### Record set
%%

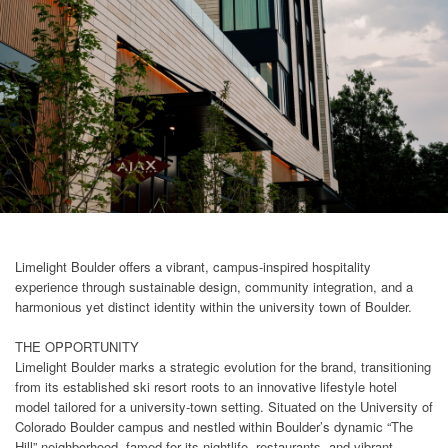
Limelight Boulder offers a vibrant, campus-inspired hospitality
experience through sustainable design, community integration, and a
harmonious yet distinct identity within the university town of Boulder.
THE OPPORTUNITY
Limelight Boulder marks a strategic evolution for the brand, transitioning
from its established ski resort roots to an innovative lifestyle hotel
model tailored for a university-town setting. Situated on the University of
Colorado Boulder campus and nestled within Boulder’s dynamic “The
Hill” neighborhood, famed for its nightlife, restaurants, and vibrant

%%

### Exercise directions
Retype the data exactly; images stay out.

### Task result
Limelight Boulder offers a vibrant, campus-inspired hospitality
experience through sustainable design, community integration, and a
harmonious yet distinct identity within the university town of Boulder.
THE OPPORTUNITY
Limelight Boulder marks a strategic evolution for the brand, transitioning
from its established ski resort roots to an innovative lifestyle hotel
model tailored for a university-town setting. Situated on the University of
Colorado Boulder campus and nestled within Boulder’s dynamic “The
Hill” neighborhood, famed for its nightlife, restaurants, and vibrant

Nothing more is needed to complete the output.